Work required — Every line of the material is to be repeated exactly as it stands.

-=-=-

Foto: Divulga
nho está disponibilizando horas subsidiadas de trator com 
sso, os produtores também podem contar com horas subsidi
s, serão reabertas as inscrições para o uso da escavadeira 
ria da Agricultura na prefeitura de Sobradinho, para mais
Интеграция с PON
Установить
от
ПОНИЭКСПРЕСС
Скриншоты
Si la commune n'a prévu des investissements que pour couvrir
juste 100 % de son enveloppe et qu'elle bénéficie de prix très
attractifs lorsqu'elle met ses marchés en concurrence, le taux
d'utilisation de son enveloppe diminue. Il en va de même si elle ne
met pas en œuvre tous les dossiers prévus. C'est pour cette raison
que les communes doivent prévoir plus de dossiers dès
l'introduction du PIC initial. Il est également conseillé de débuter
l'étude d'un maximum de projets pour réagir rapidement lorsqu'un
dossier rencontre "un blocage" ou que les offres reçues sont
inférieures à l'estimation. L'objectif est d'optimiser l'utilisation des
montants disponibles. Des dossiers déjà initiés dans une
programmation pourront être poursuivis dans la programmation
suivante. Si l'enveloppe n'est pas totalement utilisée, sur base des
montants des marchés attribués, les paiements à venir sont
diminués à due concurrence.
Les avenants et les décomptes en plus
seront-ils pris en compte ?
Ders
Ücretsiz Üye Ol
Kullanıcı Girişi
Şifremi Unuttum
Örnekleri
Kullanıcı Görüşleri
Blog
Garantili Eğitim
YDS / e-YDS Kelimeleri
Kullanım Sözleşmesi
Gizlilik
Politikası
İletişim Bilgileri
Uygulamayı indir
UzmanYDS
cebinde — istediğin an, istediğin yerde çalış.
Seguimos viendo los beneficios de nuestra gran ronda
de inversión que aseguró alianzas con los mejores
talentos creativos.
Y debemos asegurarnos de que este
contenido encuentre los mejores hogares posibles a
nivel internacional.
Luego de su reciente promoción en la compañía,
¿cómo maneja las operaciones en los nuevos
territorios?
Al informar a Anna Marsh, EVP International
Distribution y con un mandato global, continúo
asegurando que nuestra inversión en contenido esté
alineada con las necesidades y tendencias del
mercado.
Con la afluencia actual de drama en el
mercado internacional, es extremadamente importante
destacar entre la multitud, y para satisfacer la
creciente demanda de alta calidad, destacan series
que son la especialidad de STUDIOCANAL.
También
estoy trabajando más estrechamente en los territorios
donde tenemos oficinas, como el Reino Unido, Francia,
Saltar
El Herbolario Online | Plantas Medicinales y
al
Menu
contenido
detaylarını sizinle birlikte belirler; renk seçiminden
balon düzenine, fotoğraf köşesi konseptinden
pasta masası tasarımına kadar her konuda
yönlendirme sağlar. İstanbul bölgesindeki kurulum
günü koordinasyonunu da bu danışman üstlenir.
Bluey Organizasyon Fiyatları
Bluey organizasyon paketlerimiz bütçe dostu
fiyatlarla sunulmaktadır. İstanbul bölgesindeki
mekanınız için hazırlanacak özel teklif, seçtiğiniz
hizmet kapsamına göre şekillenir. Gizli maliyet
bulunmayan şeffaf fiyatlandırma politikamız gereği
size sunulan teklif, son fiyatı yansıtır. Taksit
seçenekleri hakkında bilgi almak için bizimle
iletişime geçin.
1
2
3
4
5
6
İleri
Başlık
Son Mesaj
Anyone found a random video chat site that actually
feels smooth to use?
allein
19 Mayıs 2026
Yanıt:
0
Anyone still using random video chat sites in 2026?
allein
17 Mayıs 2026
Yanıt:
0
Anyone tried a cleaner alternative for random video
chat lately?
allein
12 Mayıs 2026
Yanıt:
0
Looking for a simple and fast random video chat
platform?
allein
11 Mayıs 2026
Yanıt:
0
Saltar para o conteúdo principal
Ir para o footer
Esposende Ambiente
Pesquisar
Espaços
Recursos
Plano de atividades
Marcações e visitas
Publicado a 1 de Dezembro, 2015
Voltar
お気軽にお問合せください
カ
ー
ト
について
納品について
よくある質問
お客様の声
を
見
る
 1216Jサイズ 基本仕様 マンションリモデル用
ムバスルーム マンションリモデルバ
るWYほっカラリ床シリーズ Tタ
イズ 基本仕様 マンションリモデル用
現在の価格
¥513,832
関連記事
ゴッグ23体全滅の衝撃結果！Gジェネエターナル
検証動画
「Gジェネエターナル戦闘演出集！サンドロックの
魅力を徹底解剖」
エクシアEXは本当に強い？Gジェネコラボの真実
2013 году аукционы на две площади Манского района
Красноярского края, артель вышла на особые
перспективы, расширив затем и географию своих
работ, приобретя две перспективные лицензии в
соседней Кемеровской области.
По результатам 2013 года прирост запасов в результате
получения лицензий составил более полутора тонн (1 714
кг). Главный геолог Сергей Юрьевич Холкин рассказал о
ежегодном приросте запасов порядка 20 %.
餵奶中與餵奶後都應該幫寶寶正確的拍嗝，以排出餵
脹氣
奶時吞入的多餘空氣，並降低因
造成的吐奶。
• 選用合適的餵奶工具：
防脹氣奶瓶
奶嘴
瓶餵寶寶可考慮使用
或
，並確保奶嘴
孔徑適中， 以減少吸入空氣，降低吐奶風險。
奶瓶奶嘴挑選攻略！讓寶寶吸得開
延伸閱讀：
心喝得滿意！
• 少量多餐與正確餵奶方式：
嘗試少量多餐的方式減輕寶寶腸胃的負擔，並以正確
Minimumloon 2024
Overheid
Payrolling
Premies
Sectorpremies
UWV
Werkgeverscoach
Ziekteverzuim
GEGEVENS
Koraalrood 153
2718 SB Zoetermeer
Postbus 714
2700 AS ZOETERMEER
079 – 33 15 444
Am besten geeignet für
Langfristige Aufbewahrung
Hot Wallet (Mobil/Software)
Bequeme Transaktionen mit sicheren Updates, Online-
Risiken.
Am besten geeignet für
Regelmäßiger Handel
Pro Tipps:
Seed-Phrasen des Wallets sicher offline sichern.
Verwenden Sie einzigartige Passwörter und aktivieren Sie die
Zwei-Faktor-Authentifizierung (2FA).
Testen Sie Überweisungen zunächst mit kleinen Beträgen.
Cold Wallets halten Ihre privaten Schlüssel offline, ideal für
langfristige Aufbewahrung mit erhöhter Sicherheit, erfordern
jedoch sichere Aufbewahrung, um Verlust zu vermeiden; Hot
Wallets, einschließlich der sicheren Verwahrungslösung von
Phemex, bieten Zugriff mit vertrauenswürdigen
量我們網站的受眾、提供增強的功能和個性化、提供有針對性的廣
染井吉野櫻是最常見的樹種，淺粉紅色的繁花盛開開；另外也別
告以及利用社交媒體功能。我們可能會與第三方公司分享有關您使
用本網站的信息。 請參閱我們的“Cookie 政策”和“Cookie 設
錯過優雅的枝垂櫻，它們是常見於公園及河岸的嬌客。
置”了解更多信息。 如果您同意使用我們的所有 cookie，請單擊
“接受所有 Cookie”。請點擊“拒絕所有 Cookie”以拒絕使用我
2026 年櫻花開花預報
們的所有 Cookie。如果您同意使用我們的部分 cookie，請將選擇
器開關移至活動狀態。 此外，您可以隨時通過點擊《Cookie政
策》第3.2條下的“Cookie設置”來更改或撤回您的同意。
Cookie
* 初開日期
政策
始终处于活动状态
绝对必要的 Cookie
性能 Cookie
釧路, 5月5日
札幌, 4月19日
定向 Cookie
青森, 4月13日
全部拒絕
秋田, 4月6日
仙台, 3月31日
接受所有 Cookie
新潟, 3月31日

-=-=-

Solved exercise —
Foto: Divulga
nho está disponibilizando horas subsidiadas de trator com 
sso, os produtores também podem contar com horas subsidi
s, serão reabertas as inscrições para o uso da escavadeira 
ria da Agricultura na prefeitura de Sobradinho, para mais
Интеграция с PON
Установить
от
ПОНИЭКСПРЕСС
Скриншоты
Si la commune n'a prévu des investissements que pour couvrir
juste 100 % de son enveloppe et qu'elle bénéficie de prix très
attractifs lorsqu'elle met ses marchés en concurrence, le taux
d'utilisation de son enveloppe diminue. Il en va de même si elle ne
met pas en œuvre tous les dossiers prévus. C'est pour cette raison
que les communes doivent prévoir plus de dossiers dès
l'introduction du PIC initial. Il est également conseillé de débuter
l'étude d'un maximum de projets pour réagir rapidement lorsqu'un
dossier rencontre "un blocage" ou que les offres reçues sont
inférieures à l'estimation. L'objectif est d'optimiser l'utilisation des
montants disponibles. Des dossiers déjà initiés dans une
programmation pourront être poursuivis dans la programmation
suivante. Si l'enveloppe n'est pas totalement utilisée, sur base des
montants des marchés attribués, les paiements à venir sont
diminués à due concurrence.
Les avenants et les décomptes en plus
seront-ils pris en compte ?
Ders
Ücretsiz Üye Ol
Kullanıcı Girişi
Şifremi Unuttum
Örnekleri
Kullanıcı Görüşleri
Blog
Garantili Eğitim
YDS / e-YDS Kelimeleri
Kullanım Sözleşmesi
Gizlilik
Politikası
İletişim Bilgileri
Uygulamayı indir
UzmanYDS
cebinde — istediğin an, istediğin yerde çalış.
Seguimos viendo los beneficios de nuestra gran ronda
de inversión que aseguró alianzas con los mejores
talentos creativos.
Y debemos asegurarnos de que este
contenido encuentre los mejores hogares posibles a
nivel internacional.
Luego de su reciente promoción en la compañía,
¿cómo maneja las operaciones en los nuevos
territorios?
Al informar a Anna Marsh, EVP International
Distribution y con un mandato global, continúo
asegurando que nuestra inversión en contenido esté
alineada con las necesidades y tendencias del
mercado.
Con la afluencia actual de drama en el
mercado internacional, es extremadamente importante
destacar entre la multitud, y para satisfacer la
creciente demanda de alta calidad, destacan series
que son la especialidad de STUDIOCANAL.
También
estoy trabajando más estrechamente en los territorios
donde tenemos oficinas, como el Reino Unido, Francia,
Saltar
El Herbolario Online | Plantas Medicinales y
al
Menu
contenido
detaylarını sizinle birlikte belirler; renk seçiminden
balon düzenine, fotoğraf köşesi konseptinden
pasta masası tasarımına kadar her konuda
yönlendirme sağlar. İstanbul bölgesindeki kurulum
günü koordinasyonunu da bu danışman üstlenir.
Bluey Organizasyon Fiyatları
Bluey organizasyon paketlerimiz bütçe dostu
fiyatlarla sunulmaktadır. İstanbul bölgesindeki
mekanınız için hazırlanacak özel teklif, seçtiğiniz
hizmet kapsamına göre şekillenir. Gizli maliyet
bulunmayan şeffaf fiyatlandırma politikamız gereği
size sunulan teklif, son fiyatı yansıtır. Taksit
seçenekleri hakkında bilgi almak için bizimle
iletişime geçin.
1
2
3
4
5
6
İleri
Başlık
Son Mesaj
Anyone found a random video chat site that actually
feels smooth to use?
allein
19 Mayıs 2026
Yanıt:
0
Anyone still using random video chat sites in 2026?
allein
17 Mayıs 2026
Yanıt:
0
Anyone tried a cleaner alternative for random video
chat lately?
allein
12 Mayıs 2026
Yanıt:
0
Looking for a simple and fast random video chat
platform?
allein
11 Mayıs 2026
Yanıt:
0
Saltar para o conteúdo principal
Ir para o footer
Esposende Ambiente
Pesquisar
Espaços
Recursos
Plano de atividades
Marcações e visitas
Publicado a 1 de Dezembro, 2015
Voltar
お気軽にお問合せください
カ
ー
ト
について
納品について
よくある質問
お客様の声
を
見
る
 1216Jサイズ 基本仕様 マンションリモデル用
ムバスルーム マンションリモデルバ
るWYほっカラリ床シリーズ Tタ
イズ 基本仕様 マンションリモデル用
現在の価格
¥513,832
関連記事
ゴッグ23体全滅の衝撃結果！Gジェネエターナル
検証動画
「Gジェネエターナル戦闘演出集！サンドロックの
魅力を徹底解剖」
エクシアEXは本当に強い？Gジェネコラボの真実
2013 году аукционы на две площади Манского района
Красноярского края, артель вышла на особые
перспективы, расширив затем и географию своих
работ, приобретя две перспективные лицензии в
соседней Кемеровской области.
По результатам 2013 года прирост запасов в результате
получения лицензий составил более полутора тонн (1 714
кг). Главный геолог Сергей Юрьевич Холкин рассказал о
ежегодном приросте запасов порядка 20 %.
餵奶中與餵奶後都應該幫寶寶正確的拍嗝，以排出餵
脹氣
奶時吞入的多餘空氣，並降低因
造成的吐奶。
• 選用合適的餵奶工具：
防脹氣奶瓶
奶嘴
瓶餵寶寶可考慮使用
或
，並確保奶嘴
孔徑適中， 以減少吸入空氣，降低吐奶風險。
奶瓶奶嘴挑選攻略！讓寶寶吸得開
延伸閱讀：
心喝得滿意！
• 少量多餐與正確餵奶方式：
嘗試少量多餐的方式減輕寶寶腸胃的負擔，並以正確
Minimumloon 2024
Overheid
Payrolling
Premies
Sectorpremies
UWV
Werkgeverscoach
Ziekteverzuim
GEGEVENS
Koraalrood 153
2718 SB Zoetermeer
Postbus 714
2700 AS ZOETERMEER
079 – 33 15 444
Am besten geeignet für
Langfristige Aufbewahrung
Hot Wallet (Mobil/Software)
Bequeme Transaktionen mit sicheren Updates, Online-
Risiken.
Am besten geeignet für
Regelmäßiger Handel
Pro Tipps:
Seed-Phrasen des Wallets sicher offline sichern.
Verwenden Sie einzigartige Passwörter und aktivieren Sie die
Zwei-Faktor-Authentifizierung (2FA).
Testen Sie Überweisungen zunächst mit kleinen Beträgen.
Cold Wallets halten Ihre privaten Schlüssel offline, ideal für
langfristige Aufbewahrung mit erhöhter Sicherheit, erfordern
jedoch sichere Aufbewahrung, um Verlust zu vermeiden; Hot
Wallets, einschließlich der sicheren Verwahrungslösung von
Phemex, bieten Zugriff mit vertrauenswürdigen
量我們網站的受眾、提供增強的功能和個性化、提供有針對性的廣
染井吉野櫻是最常見的樹種，淺粉紅色的繁花盛開開；另外也別
告以及利用社交媒體功能。我們可能會與第三方公司分享有關您使
用本網站的信息。 請參閱我們的“Cookie 政策”和“Cookie 設
錯過優雅的枝垂櫻，它們是常見於公園及河岸的嬌客。
置”了解更多信息。 如果您同意使用我們的所有 cookie，請單擊
“接受所有 Cookie”。請點擊“拒絕所有 Cookie”以拒絕使用我
2026 年櫻花開花預報
們的所有 Cookie。如果您同意使用我們的部分 cookie，請將選擇
器開關移至活動狀態。 此外，您可以隨時通過點擊《Cookie政
策》第3.2條下的“Cookie設置”來更改或撤回您的同意。
Cookie
* 初開日期
政策
始终处于活动状态
绝对必要的 Cookie
性能 Cookie
釧路, 5月5日
札幌, 4月19日
定向 Cookie
青森, 4月13日
全部拒絕
秋田, 4月6日
仙台, 3月31日
接受所有 Cookie
新潟, 3月31日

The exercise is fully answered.